Healey's office will determine if the proposals are
constitutional, and the attorney general typically
certifies petitions by the first Wednesday in September.
Petitioners must then collect 80,239 voter signatures
and file them with local election officials by Nov. 17
and the secretary of state by Dec. 1.
Once officials validate that enough signatures have been
collected, an initiative petition goes to the
Legislature, who can enact it, propose an amended
version, or take no action. If the Legislature does not
act on the original version by May 4, 2022, petitioners
will need to collect another 13,374 signatures and
submit them to local elections officials by June 22,
2022.
Proposed laws that clear that full process successfully
will make the 2022 ballot, while proposed constitutional
amendments would not go before voters until 2024.
Healey's office on Friday listed four ballot initiatives
filed ahead of the deadline: a constitutional amendment
declaring that corporations are not people and
empowering state lawmakers to regulate political
spending; a law making it a felony "to target another's
ability to make a living due to postings on social media
and or other media platforms"; a ban on smoking in
multi-living housing units; and an overhaul of the
state's alcohol sale laws to allow more licenses for
beer and wine sales, limit how many can allow the sale
of all spirits, ban alcohol sales at self-checkouts, and
allow sellers to rely upon out-of-state IDs.
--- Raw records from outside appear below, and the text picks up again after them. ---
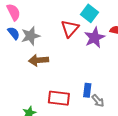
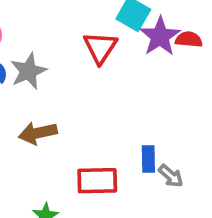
purple star: (95, 38) -> (160, 36), moved
brown arrow: (39, 60) -> (38, 133), moved

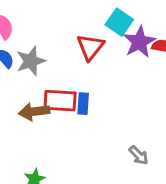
blue rectangle: (148, 159) -> (83, 104), moved
red rectangle: (97, 181) -> (60, 101), moved

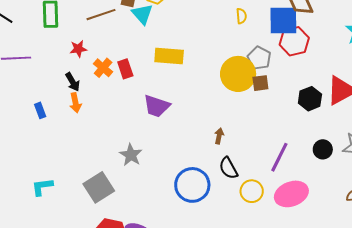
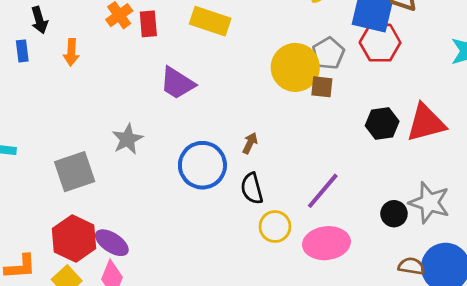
black arrow: (73, 82) -> (39, 20), moved
black circle: (323, 149) -> (394, 214), moved
blue circle: (192, 185) -> (202, 165), moved

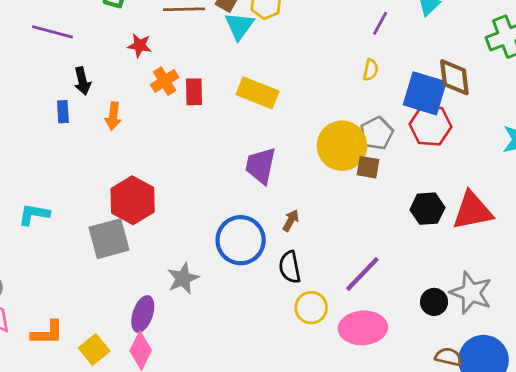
purple trapezoid: (177, 83) -> (261, 166), moved, turned 66
gray star: (127, 139) -> (183, 278), moved
red hexagon: (74, 239) -> (133, 200), moved
purple ellipse: (112, 243) -> (143, 314), turned 72

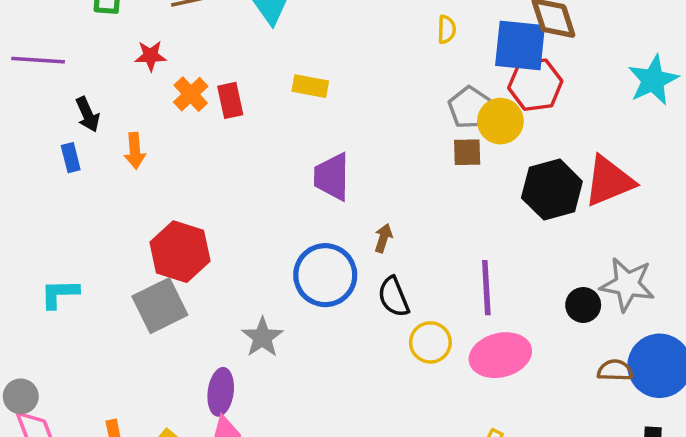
yellow rectangle: (258, 93) -> (310, 86), size x0.7
yellow circle: (342, 146) -> (500, 121), moved, size x0.7
black hexagon: (427, 209) -> (552, 190), size x1.4
purple line: (362, 274) -> (486, 288), turned -36

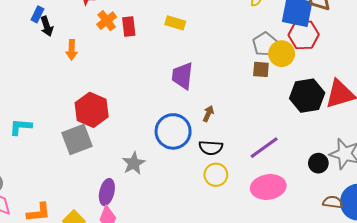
blue rectangle: (71, 158) -> (37, 14), moved, turned 35
purple line: (486, 288) -> (264, 148), turned 52
black semicircle: (394, 297) -> (211, 148), turned -70
yellow circle: (430, 342) -> (216, 175), moved

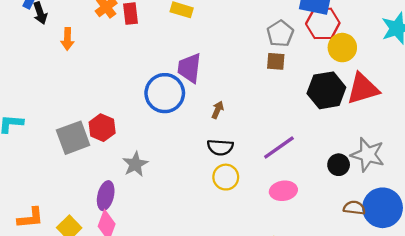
yellow circle: (282, 54) -> (342, 48), moved
red hexagon: (92, 110) -> (102, 128), moved, size x0.7
blue circle: (173, 131) -> (165, 93), moved
pink ellipse: (268, 187) -> (283, 191), size x0.7

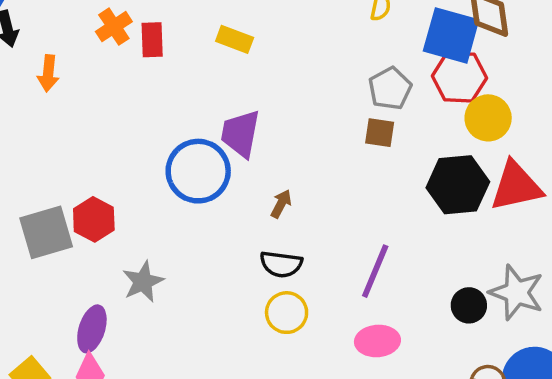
purple line: (279, 147) -> (375, 271), turned -36

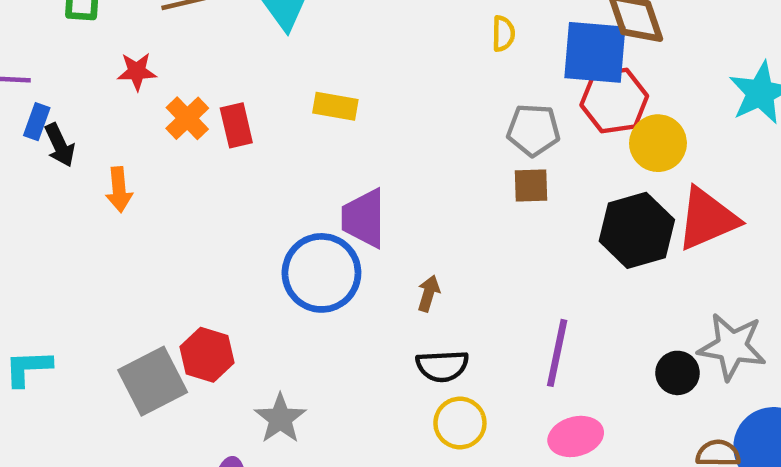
gray pentagon: (390, 88) -> (533, 130), turned -30

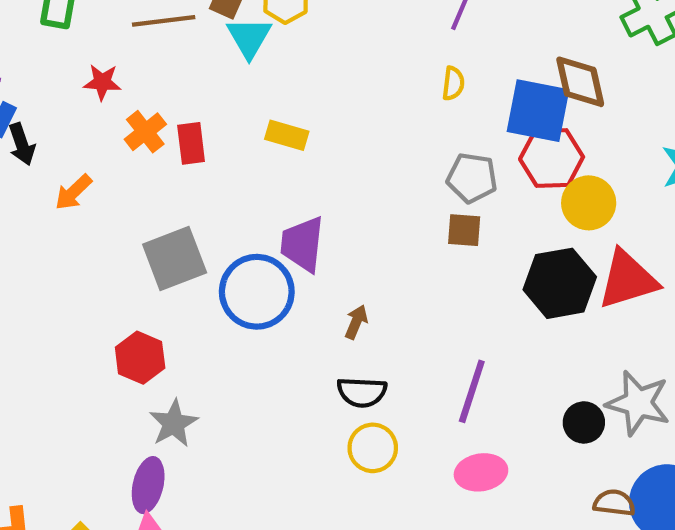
orange arrow: (119, 190) -> (73, 192), turned 45
gray square: (153, 381) -> (175, 259), moved
gray star: (280, 419) -> (174, 423), moved

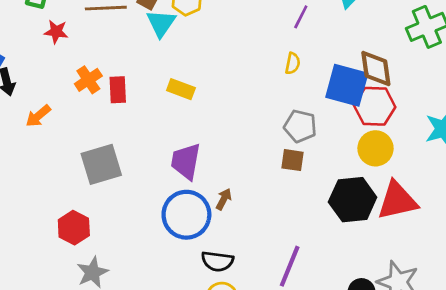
red star: (102, 82) -> (56, 32), moved
red hexagon: (552, 158) -> (375, 106), moved
blue circle: (257, 292) -> (186, 215), moved
brown arrow: (356, 322) -> (224, 199), moved

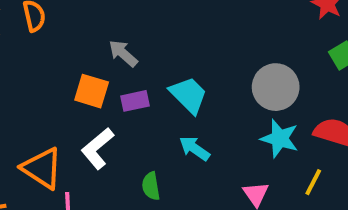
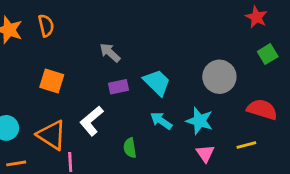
orange square: (92, 91) -> (52, 81), moved
cyan star: (280, 139) -> (200, 121), moved
yellow line: (313, 182) -> (246, 145), turned 48

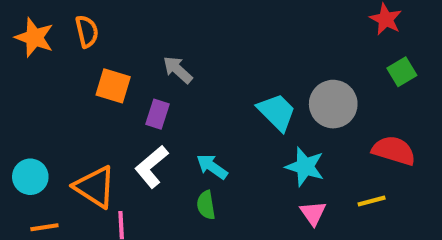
orange square: (52, 81) -> (113, 86), moved
cyan trapezoid: (157, 82) -> (277, 112), moved
purple rectangle: (119, 87) -> (158, 114), moved, turned -60
cyan arrow: (161, 121) -> (212, 167), moved

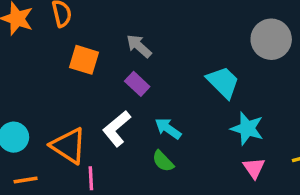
gray circle: (333, 104) -> (271, 39), moved
purple rectangle: (158, 114) -> (137, 84), moved, turned -65
green semicircle: (206, 205) -> (163, 161), turned -35

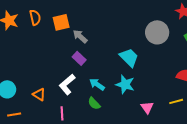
orange square: (84, 60) -> (61, 22), moved, turned -30
cyan star: (247, 129) -> (125, 84), moved
orange triangle: (69, 146) -> (39, 94), size x0.6
pink line: (91, 178) -> (62, 113), moved

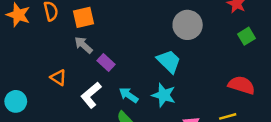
gray circle: (157, 32) -> (188, 25), moved
gray arrow: (80, 36) -> (83, 45), moved
orange triangle: (39, 94) -> (58, 78), moved

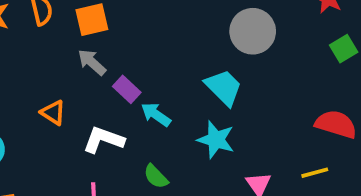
white L-shape: (91, 95) -> (104, 140), turned 60
cyan arrow: (129, 95) -> (156, 115), moved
https://www.mass.gov/info-details/ballot-initiatives-filed-for-the-2022-biennial-statewide-election-proposed-laws-and-2024-biennial-statewide-election-proposed-constitutional-amendments
The alcohol question is backed by the Massachusetts
Package Store Association, whose executive director,
Robert Mellion, described it as an "olive branch" toward
Cumberland Farms and other food stores who have been
pushing to remove limits on how many alcohol licenses a
single retailer can hold. Cumberland Farms and the
company's allies withdrew a proposed ballot question in
June 2020, less than five months before it would have
gone before voters, and said they would seek an
initiative petition in 2022, but they have yet to
confirm if they will resurface the proposal or file a
new version.
MassGOP Chair Jim Lyons told supporters in a July 15
email newsletter that Republican activists are working
to place three questions on the 2022 ballot: one
requiring voters to present identification at polling
places, another "keeping critical race theory out of our
public schools," and a third that would require
physicians to take "all reasonable steps" to preserve
the life of a child "born alive."
Republican lawmakers unsuccessfully pushed last year to
include similar language in an abortion access law known
as the ROE Act.
Organizers have launched campaign finance accounts
already for the voter ID campaign and for the
abortion-related campaign, and the party said
representatives from those two committees filed their
paperwork with the AG's office Friday.
A coalition of gig-economy power players and other
business interest groups may also be weighing a ballot
question as it seeks to enshrine in state law that
drivers for app-based platforms such as Uber and Lyft
are independent contractors, not employees, while
extending some additional benefits to them.
Voters will also be asked on the 2022 ballot whether to
implement a constitutional amendment imposing a 4
percent surtax on personal income above $1 million,
whose revenue would be used for transportation and
education, after lawmakers advanced it in the necessary
two straight legislative sessions.
Healey's office advised campaigns that a representative
will be available to accept walk-in filings on the 20th
floor of One Ashburton Place in Boston until 5 p.m.